A semiconductor integrated circuit (IC) has a large number of electronic components, such as transistors, logic gates, diodes, wires, etc., that are fabricated by forming layers of different materials and of different geometric shapes on various regions of a silicon wafer. Many phases of electronic design activities may be performed with computer aided design (CAD) tools or electronic design automation (EDA) systems. To design an integrated circuit, a designer first creates high level behavior descriptions of the IC device using a high-level hardware design language. An EDA system typically receives the high level behavior descriptions of the IC device and translates this high-level design language into netlists of various levels of abstraction using a computer synthesis process. A netlist describes interconnections of nodes and components on the chip and includes information of circuit primitives such as transistors and diodes, their sizes and interconnections, for example.

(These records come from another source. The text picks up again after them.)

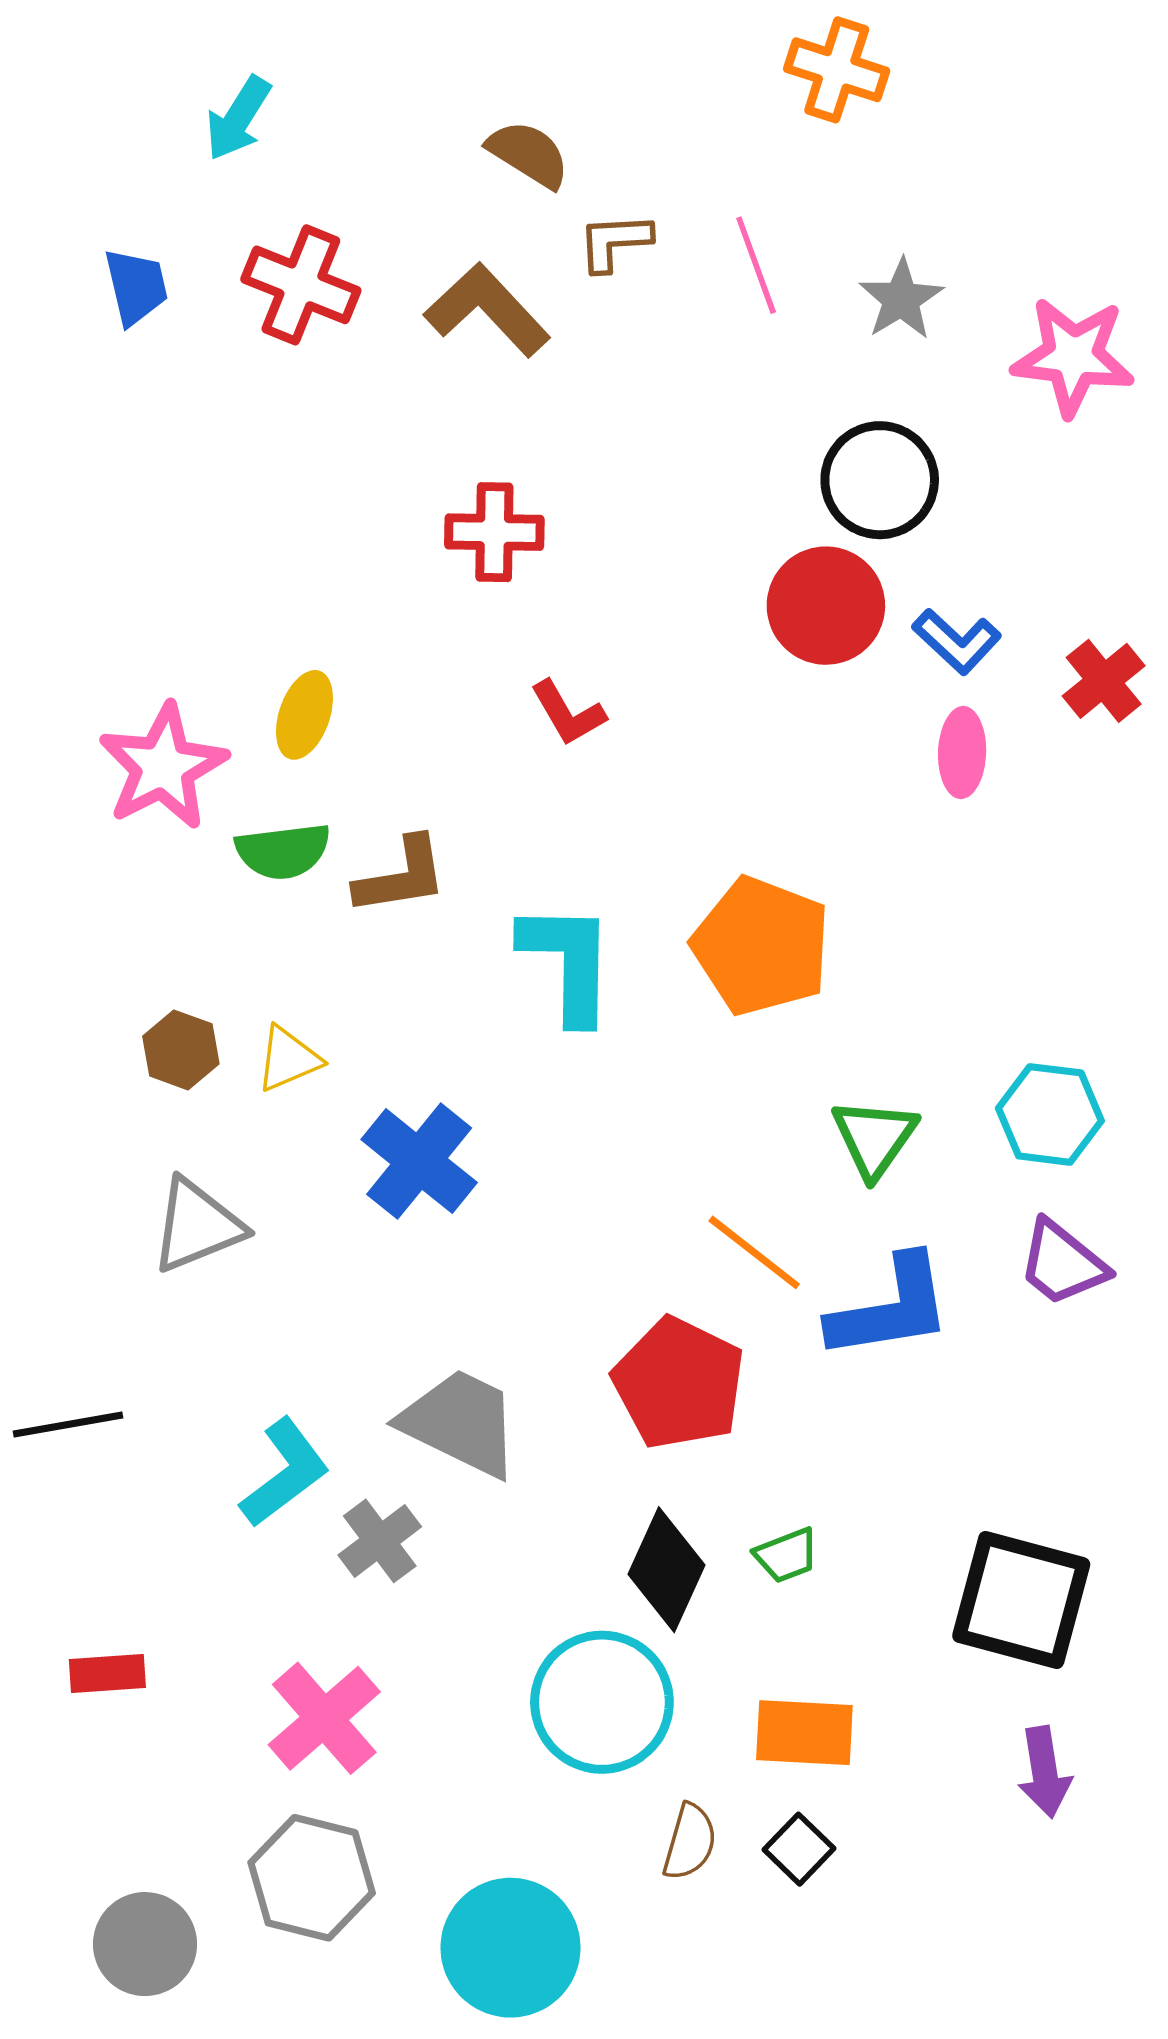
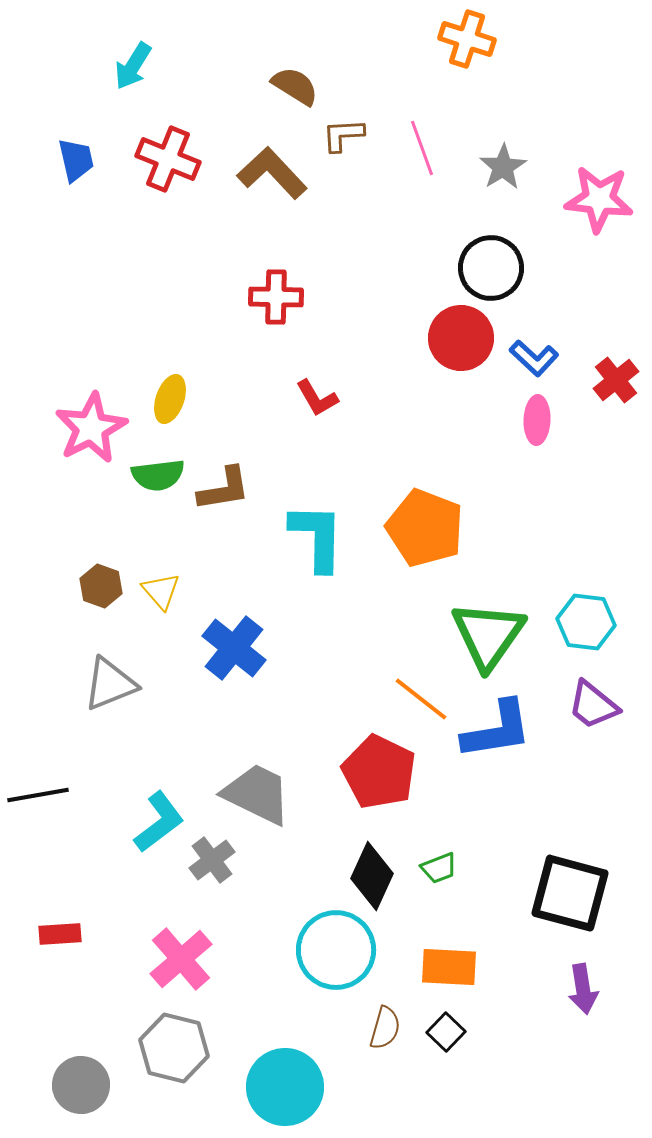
yellow triangle: (288, 1059) -> (161, 591), turned -48
green triangle: (874, 1138) -> (488, 635), size x1.5

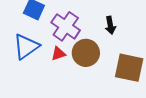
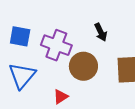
red triangle: (58, 54) -> (61, 97), moved

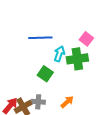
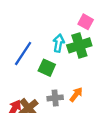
blue line: (40, 38) -> (23, 53), moved, turned -45
gray cross: (38, 102) -> (55, 98), moved

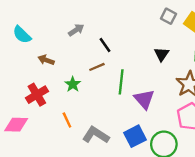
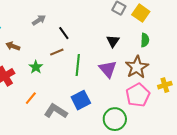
purple triangle: (144, 99) -> (108, 69), moved
orange line: (67, 120) -> (31, 98), turned 64
blue square: (135, 136) -> (81, 100), moved

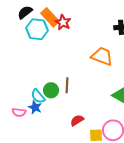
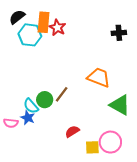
orange rectangle: (50, 17) -> (44, 22), turned 48
orange trapezoid: (102, 56) -> (99, 77), moved
brown line: (67, 85) -> (62, 94), turned 35

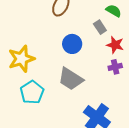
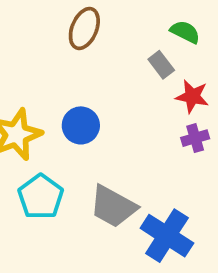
blue circle: (72, 44) -> (81, 125), moved
gray trapezoid: (71, 79) -> (113, 206), moved

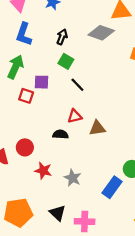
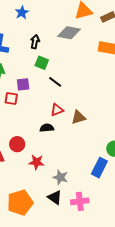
gray star: (73, 178) -> (60, 177), moved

An integrated circuit designer may uses a set of layout EDA application programs to create a physical integrated circuit design layout from a logical circuit design. The layout EDA application uses geometric shapes of different materials to create the various electrical components on an integrated circuit and to represent electronic and circuit IC components as geometric objects with varying shapes and sizes. After an integrated circuit designer has created an initial integrated circuit layout, the integrated circuit designer then verifies and optimizes the integrated circuit layout using a set of EDA testing and analysis tools. Verification may include, for example, design rule checking to verify compliance with rules established for various IC parameters.
Typically, geometric information about the placement of the nodes and components onto the chip is determined by a placement process and a routing process. The placement process is a process for placing electronic components or circuit blocks on the chip and the routing process is the process for creating interconnections between the blocks and components according to the specified netlist. Based upon this geometric information, photomasks are created for lithographic manufacturing of the electronic product. A photomask, or more simply a “mask,” provides the master image of one layer of a given integrated chip's physical geometries. A typical photolithography system projects UV light energy on to and through the mask in order to transmit the mask pattern in reduced size to the wafer surface, where it interacts with a photosensitive coating on the wafer.
Significant variations may arise during the process of manufacturing the IC. For example, lithography mask creation and printing assume that projection is done on a film, within a predetermined depth of focus range. However pattern dependencies between the process by which the ICs are fabricated and the pattern that is being created often cause processed films to have significant variation in thickness across a surface, resulting in variation in feature dimensions (e.g. line widths) of ICs that are patterned using the mask.
Lithography models may be created and used by EDA tools during many phases of the electronic design process, such as physical design, implementation, and verification. These models incorporate numerous mathematical matrices that relate to physical structures within the electronic design. However, using conventional approaches, it is often very difficult to determine the correct number of matrices that should be used for an optical lithography model. It is generally noted that the more matrices that are used, the more accurate is the model. The problem is that more matrices that are used, the more time and resources are needed to work upon the model by later EDA applications. Therefore, it is desired to be able to implement the model to be both as simple as possible and as accurate as possible. Clearly there is a tension between these two goals.
One possible approach is to allow the user to specifically select the number of matrices to use for the model. The problem with this approach is that in most cases, this method of selecting the number of matrices really is a result of the user guessing at the number of matrices that is needed. This guess is highly based highly subject to errors and wrong assumptions.
Another approach is to use the “forward analysis” approach. The forward analysis approach first requires the system to compute the entire set of matrices that the system can compute. The approach then work “backwards” to determine which set of matrices will produce the desired accuracy. The problem with this approach is that it is very resource intensive and may use an excessive amount of time and effort.
As is evident, there is a great need for a better approach to generate a lithography model, which can efficiently and accurately determine the number of matrices to use for the model.